You are viewing a plain text version of this content. The canonical link for it is here.
Posted to commits@hudi.apache.org by "Lee Huynh (Jira)" <ji...@apache.org> on 2020/10/21 17:17:00 UTC
[jira] [Commented] (HUDI-1205) Serialization fail when log file is larger than 2GB

    [ https://issues.apache.org/jira/browse/HUDI-1205?page=com.atlassian.jira.plugin.system.issuetabpanels:comment-tabpanel&focusedCommentId=17218427#comment-17218427 ] 

Lee Huynh commented on HUDI-1205:
---------------------------------

ASSUMPTION: The following comment assumes ValueMetaData.sizeOfValue overflowing is the actual cause of the issue.

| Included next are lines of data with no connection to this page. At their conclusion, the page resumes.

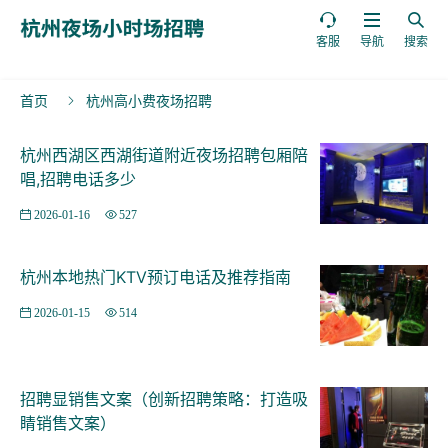



客服
导航
搜索
首页
杭州高小费夜场招聘

杭州西湖区西湖街道附近夜场招聘包厢陪
唱,招聘电话多少
2026-01-16
527
杭州本地热门KTV预订电话及推荐指南
2026-01-15
514
招聘显销售文案（创新招聘策略：打造吸
睛销售文案）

The [Github issue #1|https://github.com/apache/hudi/issues/1890] points to [ValueMetaData.sizeOfValue|https://github.com/apache/hudi/blob/master/hudi-common/src/main/java/org/apache/hudi/common/util/collection/DiskBasedMap.java#L353] as the field that is overflowing.  ValueMetaData.sizeOfValue is only set in the constructor of ValueMetaData.  The constructor is called only in [DiskBasedMap.put() method|https://github.com/apache/hudi/blob/master/hudi-common/src/main/java/org/apache/hudi/common/util/collection/DiskBasedMap.java#L229], copied below (comment about valueSize is mine):

 
{code:java}
  private synchronized R put(T key, R value, boolean flush) {
    try {
      byte[] val = SerializationUtils.serialize(value);
      Integer valueSize = val.length;
      Long timestamp = System.currentTimeMillis();
      this.valueMetadataMap.put(key,
          new DiskBasedMap.ValueMetadata(this.filePath, valueSize, filePosition.get(), timestamp));   // ValueMetaData.sizeOfValue is set to valueSize
      byte[] serializedKey = SerializationUtils.serialize(key);
      filePosition
          .set(SpillableMapUtils.spillToDisk(writeOnlyFileHandle, new FileEntry(SpillableMapUtils.generateChecksum(val),
              serializedKey.length, valueSize, serializedKey, val, timestamp)));
      if (flush) {
        flushToDisk();
      }
    } catch (IOException io) {
      throw new HoodieIOException("Unable to store data in Disk Based map", io);
    }
    return value;
  }
{code}
We see that valueSize is the length of the byte array that is serialized.  Cursory web searches show that the maximum array length in Java is 2^31 elements.  Therefore, simply changing ValueMetaData.sizeOfValue to Long will not fix this issue.  Also, changing ValueMetaData.sizeOfValue to unsigned won't work either.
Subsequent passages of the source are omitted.